» Directions for this task:
Below are the entries; give again exactly the lines from the one mentioning "i should check that out this weekend with" through the one mentioning "Recall Spotlight", inclusive.

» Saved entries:
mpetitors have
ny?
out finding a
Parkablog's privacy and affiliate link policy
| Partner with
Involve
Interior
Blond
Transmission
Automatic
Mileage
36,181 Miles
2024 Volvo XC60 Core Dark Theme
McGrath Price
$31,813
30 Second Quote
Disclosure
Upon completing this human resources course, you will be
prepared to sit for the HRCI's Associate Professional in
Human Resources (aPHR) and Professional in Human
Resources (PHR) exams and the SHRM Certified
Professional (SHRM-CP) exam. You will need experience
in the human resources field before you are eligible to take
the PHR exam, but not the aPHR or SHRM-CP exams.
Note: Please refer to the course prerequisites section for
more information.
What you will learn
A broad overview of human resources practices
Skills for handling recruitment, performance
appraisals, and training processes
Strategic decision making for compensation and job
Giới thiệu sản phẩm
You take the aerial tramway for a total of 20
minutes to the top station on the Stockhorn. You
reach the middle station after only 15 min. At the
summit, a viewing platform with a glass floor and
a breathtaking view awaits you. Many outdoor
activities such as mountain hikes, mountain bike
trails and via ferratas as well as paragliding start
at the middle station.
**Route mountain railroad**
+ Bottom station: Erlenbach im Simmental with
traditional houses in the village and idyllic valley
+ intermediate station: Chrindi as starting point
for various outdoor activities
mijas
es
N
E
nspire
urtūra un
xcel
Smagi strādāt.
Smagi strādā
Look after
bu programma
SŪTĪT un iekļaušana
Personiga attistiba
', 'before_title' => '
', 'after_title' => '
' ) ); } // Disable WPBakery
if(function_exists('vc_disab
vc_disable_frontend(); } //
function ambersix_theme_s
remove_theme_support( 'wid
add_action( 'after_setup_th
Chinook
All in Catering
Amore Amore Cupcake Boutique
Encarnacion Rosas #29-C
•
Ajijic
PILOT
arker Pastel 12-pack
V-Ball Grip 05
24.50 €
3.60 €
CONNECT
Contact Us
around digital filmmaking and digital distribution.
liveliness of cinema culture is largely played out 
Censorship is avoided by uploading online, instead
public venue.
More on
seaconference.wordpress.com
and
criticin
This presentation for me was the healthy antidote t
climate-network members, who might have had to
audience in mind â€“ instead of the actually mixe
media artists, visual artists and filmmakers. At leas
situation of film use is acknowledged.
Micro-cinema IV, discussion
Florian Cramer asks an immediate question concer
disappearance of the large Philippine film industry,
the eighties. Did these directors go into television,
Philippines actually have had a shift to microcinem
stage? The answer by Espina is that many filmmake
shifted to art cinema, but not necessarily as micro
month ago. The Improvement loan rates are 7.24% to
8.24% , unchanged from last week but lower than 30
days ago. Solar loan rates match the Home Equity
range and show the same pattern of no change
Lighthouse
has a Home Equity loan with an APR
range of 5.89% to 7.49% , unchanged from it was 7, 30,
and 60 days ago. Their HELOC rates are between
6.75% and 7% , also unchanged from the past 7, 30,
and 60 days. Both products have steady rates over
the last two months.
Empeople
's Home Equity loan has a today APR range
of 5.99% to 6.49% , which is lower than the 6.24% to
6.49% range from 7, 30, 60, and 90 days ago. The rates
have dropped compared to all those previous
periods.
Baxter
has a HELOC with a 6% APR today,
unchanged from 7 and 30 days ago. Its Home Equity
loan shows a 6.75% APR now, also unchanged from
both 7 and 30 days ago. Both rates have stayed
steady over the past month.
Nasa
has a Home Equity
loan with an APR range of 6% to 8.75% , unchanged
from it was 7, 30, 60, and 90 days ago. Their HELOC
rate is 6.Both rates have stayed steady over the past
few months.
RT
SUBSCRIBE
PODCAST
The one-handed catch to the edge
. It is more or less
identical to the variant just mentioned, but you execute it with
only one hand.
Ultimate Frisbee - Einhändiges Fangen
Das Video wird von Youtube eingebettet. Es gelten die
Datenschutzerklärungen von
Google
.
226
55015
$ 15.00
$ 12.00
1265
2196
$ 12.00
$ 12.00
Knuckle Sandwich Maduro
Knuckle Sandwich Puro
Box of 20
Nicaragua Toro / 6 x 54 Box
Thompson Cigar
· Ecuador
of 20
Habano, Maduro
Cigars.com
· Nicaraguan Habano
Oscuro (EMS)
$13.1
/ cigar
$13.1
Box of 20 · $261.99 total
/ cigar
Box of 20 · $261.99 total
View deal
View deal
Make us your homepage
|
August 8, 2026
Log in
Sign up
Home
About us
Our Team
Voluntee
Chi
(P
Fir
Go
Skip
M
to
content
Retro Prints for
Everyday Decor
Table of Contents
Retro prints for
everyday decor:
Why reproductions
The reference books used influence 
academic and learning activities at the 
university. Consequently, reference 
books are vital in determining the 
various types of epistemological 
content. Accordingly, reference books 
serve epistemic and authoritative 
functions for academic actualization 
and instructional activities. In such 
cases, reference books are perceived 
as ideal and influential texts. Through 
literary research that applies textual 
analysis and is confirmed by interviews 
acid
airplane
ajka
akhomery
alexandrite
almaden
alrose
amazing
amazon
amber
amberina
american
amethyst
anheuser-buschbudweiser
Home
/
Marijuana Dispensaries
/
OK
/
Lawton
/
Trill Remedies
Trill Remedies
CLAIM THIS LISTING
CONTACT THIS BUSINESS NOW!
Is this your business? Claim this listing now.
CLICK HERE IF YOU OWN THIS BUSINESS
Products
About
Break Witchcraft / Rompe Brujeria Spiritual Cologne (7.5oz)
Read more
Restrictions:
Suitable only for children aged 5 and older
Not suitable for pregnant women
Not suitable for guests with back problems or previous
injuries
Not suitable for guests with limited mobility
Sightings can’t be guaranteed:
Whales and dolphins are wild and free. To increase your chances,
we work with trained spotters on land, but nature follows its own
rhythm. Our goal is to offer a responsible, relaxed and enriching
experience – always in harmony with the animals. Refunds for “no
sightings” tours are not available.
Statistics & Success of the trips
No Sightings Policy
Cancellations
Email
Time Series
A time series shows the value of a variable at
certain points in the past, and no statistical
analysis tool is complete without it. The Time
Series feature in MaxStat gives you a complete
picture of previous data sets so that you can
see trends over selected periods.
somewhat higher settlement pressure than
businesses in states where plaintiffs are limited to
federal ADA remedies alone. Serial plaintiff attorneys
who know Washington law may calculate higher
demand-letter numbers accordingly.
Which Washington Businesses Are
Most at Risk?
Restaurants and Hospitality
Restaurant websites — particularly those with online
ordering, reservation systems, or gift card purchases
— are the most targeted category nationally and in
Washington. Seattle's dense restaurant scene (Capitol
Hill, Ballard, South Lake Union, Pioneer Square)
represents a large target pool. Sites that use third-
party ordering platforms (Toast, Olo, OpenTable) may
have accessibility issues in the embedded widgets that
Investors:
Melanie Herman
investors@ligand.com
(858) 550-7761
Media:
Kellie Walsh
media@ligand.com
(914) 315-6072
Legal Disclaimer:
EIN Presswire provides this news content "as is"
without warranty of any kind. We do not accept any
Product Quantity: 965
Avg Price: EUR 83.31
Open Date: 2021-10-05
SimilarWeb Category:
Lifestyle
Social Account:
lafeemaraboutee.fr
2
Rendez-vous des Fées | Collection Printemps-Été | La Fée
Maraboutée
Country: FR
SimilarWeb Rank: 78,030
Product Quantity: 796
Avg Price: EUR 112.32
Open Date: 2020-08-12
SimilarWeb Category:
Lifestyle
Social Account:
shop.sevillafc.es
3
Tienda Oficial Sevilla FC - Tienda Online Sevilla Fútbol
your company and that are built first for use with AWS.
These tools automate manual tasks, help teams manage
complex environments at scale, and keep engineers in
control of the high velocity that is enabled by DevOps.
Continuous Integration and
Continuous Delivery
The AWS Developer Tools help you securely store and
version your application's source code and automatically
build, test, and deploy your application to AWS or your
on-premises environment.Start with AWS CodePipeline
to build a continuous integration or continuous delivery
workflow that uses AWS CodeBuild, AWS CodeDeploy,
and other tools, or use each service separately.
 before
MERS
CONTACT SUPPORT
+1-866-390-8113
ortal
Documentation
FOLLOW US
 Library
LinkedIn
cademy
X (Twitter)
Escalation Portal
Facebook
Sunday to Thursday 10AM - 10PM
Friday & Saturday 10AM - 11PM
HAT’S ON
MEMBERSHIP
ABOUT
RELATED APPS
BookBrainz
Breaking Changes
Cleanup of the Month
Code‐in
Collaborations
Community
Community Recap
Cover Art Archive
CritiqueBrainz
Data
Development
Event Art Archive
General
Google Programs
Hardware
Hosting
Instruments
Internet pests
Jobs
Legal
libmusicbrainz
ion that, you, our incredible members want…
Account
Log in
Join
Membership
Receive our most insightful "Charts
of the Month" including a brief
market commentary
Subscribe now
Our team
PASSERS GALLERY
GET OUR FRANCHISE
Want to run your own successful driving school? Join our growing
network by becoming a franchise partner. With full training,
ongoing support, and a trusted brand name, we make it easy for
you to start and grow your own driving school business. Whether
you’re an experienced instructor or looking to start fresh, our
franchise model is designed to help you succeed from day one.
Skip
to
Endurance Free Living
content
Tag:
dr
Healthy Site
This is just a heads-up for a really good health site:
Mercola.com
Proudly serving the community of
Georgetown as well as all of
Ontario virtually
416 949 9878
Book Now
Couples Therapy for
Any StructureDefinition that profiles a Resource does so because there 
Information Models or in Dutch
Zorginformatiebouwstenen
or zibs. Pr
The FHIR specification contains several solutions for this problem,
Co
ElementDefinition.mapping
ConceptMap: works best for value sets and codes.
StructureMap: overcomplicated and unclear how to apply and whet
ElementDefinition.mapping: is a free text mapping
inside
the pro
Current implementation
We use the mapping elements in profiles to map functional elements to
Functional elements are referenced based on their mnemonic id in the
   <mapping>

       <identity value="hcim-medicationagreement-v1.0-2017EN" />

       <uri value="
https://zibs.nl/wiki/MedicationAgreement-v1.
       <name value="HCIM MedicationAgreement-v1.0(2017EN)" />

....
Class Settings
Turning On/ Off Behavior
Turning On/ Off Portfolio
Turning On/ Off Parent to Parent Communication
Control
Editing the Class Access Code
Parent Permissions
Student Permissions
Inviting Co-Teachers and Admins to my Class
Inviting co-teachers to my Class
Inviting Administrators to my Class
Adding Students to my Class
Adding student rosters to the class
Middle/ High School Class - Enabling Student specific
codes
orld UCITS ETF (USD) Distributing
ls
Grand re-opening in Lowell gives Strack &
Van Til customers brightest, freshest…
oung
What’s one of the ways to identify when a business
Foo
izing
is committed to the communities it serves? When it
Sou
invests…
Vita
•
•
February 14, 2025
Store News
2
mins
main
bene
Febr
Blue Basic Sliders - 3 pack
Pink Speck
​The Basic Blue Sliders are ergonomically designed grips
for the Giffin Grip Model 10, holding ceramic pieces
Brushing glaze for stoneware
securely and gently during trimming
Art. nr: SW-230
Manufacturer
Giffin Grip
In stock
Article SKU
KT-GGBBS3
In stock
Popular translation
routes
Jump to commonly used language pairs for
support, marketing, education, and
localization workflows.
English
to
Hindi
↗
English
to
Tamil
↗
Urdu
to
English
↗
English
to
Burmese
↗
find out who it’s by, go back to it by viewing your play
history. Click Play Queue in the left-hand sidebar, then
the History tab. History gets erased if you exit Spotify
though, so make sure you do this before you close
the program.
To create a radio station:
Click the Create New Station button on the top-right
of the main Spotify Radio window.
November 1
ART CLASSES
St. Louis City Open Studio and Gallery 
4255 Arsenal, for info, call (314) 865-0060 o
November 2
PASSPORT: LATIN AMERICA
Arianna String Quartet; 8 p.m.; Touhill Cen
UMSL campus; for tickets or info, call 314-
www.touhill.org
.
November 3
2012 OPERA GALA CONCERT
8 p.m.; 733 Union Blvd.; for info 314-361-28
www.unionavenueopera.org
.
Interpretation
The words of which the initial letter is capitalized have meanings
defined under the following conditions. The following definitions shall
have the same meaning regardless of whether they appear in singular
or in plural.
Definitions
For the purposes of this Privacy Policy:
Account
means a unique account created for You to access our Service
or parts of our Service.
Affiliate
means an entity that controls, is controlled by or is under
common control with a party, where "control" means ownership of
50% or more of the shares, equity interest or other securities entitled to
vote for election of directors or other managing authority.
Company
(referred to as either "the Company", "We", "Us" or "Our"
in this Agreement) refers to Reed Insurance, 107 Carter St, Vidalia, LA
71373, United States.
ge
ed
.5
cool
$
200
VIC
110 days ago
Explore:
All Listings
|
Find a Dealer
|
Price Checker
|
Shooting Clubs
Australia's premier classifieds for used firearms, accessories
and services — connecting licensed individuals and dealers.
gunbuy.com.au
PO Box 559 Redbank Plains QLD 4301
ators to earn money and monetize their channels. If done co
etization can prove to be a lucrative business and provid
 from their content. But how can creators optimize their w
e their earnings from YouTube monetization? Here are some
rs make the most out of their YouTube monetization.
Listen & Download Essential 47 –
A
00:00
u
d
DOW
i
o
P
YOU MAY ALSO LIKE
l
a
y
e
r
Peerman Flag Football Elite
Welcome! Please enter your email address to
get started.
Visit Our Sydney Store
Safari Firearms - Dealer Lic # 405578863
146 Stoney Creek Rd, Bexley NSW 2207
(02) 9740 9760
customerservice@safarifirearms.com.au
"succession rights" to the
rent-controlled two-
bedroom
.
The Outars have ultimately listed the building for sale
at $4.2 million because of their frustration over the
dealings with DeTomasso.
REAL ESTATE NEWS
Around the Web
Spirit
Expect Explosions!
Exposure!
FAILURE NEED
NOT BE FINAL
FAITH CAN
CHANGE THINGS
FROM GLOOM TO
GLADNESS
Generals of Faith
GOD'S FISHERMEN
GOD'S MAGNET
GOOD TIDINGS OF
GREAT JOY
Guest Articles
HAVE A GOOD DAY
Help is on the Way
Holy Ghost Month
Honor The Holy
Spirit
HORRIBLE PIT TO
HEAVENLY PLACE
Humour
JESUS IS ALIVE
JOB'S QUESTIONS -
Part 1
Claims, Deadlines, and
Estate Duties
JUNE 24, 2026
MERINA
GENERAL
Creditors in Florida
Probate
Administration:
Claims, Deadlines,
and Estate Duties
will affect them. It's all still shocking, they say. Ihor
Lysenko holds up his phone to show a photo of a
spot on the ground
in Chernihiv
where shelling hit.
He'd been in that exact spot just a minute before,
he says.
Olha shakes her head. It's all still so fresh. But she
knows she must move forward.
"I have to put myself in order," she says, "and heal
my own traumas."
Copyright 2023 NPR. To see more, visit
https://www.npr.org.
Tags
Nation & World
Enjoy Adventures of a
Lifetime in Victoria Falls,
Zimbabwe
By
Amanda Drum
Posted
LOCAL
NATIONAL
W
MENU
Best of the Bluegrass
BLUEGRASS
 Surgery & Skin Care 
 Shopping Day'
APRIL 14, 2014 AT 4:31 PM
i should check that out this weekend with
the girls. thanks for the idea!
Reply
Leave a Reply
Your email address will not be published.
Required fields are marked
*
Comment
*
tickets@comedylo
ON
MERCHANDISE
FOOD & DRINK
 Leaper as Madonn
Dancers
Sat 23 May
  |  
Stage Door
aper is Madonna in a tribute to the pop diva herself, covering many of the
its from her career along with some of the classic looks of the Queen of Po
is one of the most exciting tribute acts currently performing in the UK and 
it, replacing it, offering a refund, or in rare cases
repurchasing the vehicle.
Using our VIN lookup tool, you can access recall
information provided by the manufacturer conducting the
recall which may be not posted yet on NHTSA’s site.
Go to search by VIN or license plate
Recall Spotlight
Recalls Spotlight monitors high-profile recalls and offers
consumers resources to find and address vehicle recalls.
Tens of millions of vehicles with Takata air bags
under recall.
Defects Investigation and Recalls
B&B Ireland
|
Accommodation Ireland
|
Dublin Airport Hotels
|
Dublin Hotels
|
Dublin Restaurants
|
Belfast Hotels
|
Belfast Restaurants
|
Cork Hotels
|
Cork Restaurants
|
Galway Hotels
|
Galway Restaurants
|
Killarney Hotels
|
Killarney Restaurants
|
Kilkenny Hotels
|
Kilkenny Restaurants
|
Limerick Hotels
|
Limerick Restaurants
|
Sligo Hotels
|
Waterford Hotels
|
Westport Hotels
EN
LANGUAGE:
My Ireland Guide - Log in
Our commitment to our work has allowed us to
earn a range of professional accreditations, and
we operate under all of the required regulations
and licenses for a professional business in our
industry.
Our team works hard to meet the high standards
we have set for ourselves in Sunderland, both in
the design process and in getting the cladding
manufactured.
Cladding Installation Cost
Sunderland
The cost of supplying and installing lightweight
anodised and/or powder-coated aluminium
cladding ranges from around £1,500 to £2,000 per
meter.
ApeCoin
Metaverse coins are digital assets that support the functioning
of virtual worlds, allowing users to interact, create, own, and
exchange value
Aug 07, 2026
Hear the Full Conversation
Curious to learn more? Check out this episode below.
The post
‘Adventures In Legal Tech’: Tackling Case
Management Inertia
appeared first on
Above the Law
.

» Exercise response:
i should check that out this weekend with
the girls. thanks for the idea!
Reply
Leave a Reply
Your email address will not be published.
Required fields are marked
*
Comment
*
tickets@comedylo
ON
MERCHANDISE
FOOD & DRINK
 Leaper as Madonn
Dancers
Sat 23 May
  |  
Stage Door
aper is Madonna in a tribute to the pop diva herself, covering many of the
its from her career along with some of the classic looks of the Queen of Po
is one of the most exciting tribute acts currently performing in the UK and 
it, replacing it, offering a refund, or in rare cases
repurchasing the vehicle.
Using our VIN lookup tool, you can access recall
information provided by the manufacturer conducting the
recall which may be not posted yet on NHTSA’s site.
Go to search by VIN or license plate
Recall Spotlight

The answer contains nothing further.